# Random Children at Angkor Wat in Cambodia



## The_Traveler (Feb 19, 2007)

Little boy in Cambodia


----------



## Peanuts (Feb 19, 2007)

It was so long ago that you had originally posted about this trip. Looks like it was very rewarding - at least in the photographic sense.  I especially love the backlighting in the second last.


----------



## The_Traveler (Feb 19, 2007)

It was rewarding in all senses.
6 weeks of tough travel. 12 hours time difference - I'm just recovering from jet-lag.
Photography is surprisingly tough there - searing sun and deep shadows.

But it was worth it. 

Luckily, I seemed to have missed local fighting between Hmong insurgents and govt troops by about a week. 4 dead.
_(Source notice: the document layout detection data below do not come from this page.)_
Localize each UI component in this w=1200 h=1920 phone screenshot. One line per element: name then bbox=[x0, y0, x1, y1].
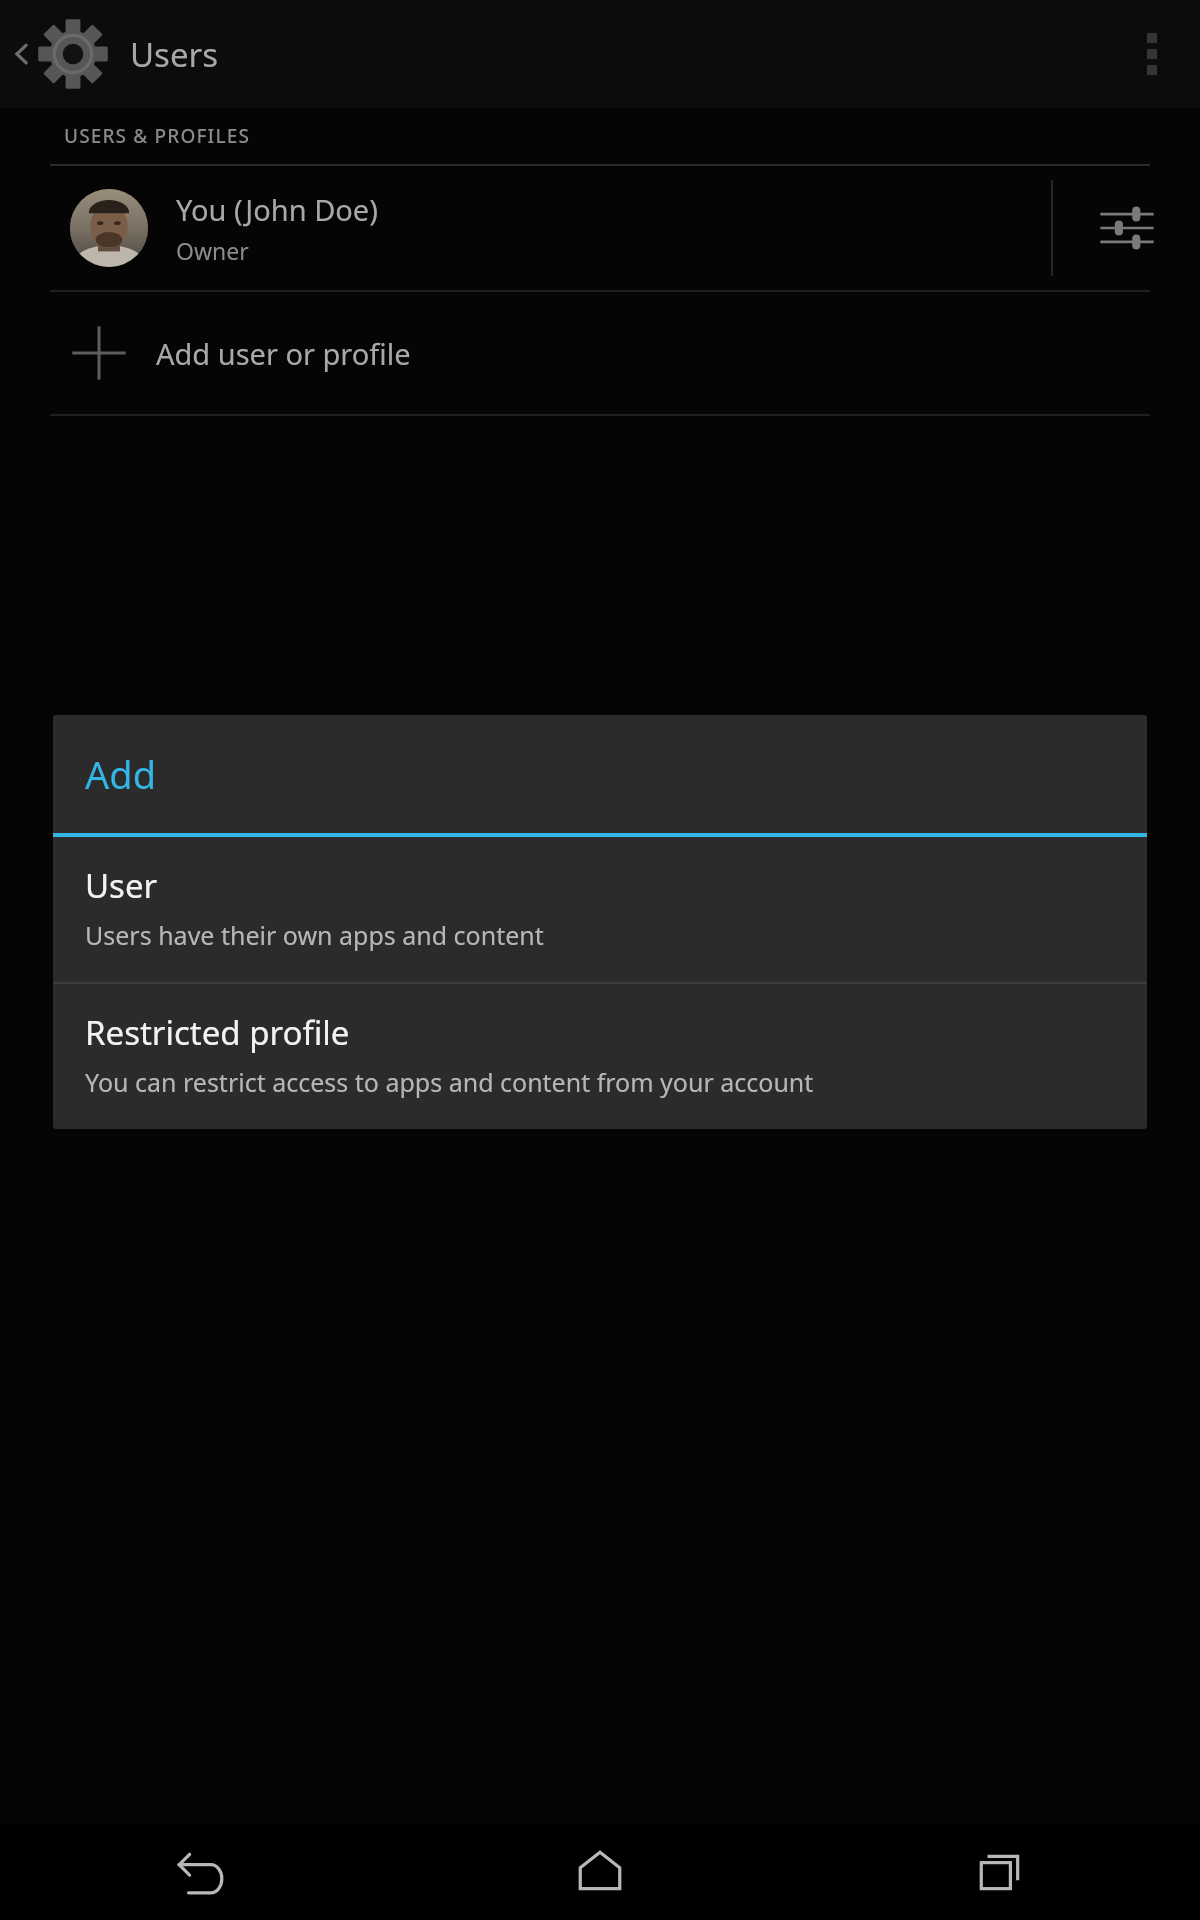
staticText: You (John Doe) bbox=[176, 190, 378, 229]
staticText: You can restrict access to apps and cont… bbox=[85, 1065, 814, 1099]
button[interactable]: More options bbox=[1104, 0, 1200, 108]
button[interactable]: Home bbox=[400, 1824, 800, 1920]
button[interactable]: You (John Doe) bbox=[0, 166, 1051, 290]
staticText: Add user or profile bbox=[156, 334, 411, 373]
staticText: Users have their own apps and content bbox=[85, 918, 544, 952]
button[interactable]: Add user or profile bbox=[0, 292, 1200, 414]
button[interactable]: Recent apps bbox=[800, 1824, 1200, 1920]
staticText: User bbox=[85, 863, 158, 908]
button[interactable]: Restricted profile bbox=[53, 984, 1147, 1129]
button[interactable]: User settings bbox=[1053, 166, 1200, 290]
button[interactable]: User bbox=[53, 837, 1147, 982]
staticText: Add bbox=[85, 748, 157, 800]
button[interactable]: Back bbox=[0, 1824, 400, 1920]
staticText: Users bbox=[130, 32, 218, 77]
staticText: Restricted profile bbox=[85, 1010, 350, 1055]
staticText: Owner bbox=[176, 235, 249, 266]
staticText: USERS & PROFILES bbox=[64, 123, 251, 149]
button[interactable]: Users bbox=[0, 9, 232, 99]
Soldiers with machine guns travel on every bus now.

My wife would have blown a gasket if I had still been there.


----------



## Maxx RS4 (Feb 19, 2007)

I love the second picture the best. If you know some history about Cambodia then I'm sure it brings out some strong emotions.. It sure does for me.

However, it's quite sad how few people know about what has happened in the past with Cambodia and even what's going on presently..


----------



## The_Traveler (Feb 19, 2007)

Maxx RS4 said:


> I love the second picture the best. If you know some history about Cambodia then I'm sure it brings out some strong emotions.. It sure does for me.
> 
> However, it's quite sad how few people know about what has happened in the past with Cambodia and even what's going on presently..



Thanks for comments. This little girl was on a happy excursion with her family and was sitting in the back of a type of motorcycle taxi peculiar to Cambodia. 

Cambodia is, undortuantely, a semi-basket case with large amounts of unexploded ordinance in the Eastern half from the American bombing and larger amounts of mines in the western half from Vietnamese and Khmer Rouge mine fields.  It is an incredibly corrupt society with little infrastructure and not much chance to grow.


----------



## LaFoto (Feb 20, 2007)

All three of them are such beautiful children!
I like that little boy's expression, thoughtful, wondering, frowning a bit, but open and with a positive outlook into the world ... makes me hope and hope for him that all his (still little) expectations in life won't be thwarted.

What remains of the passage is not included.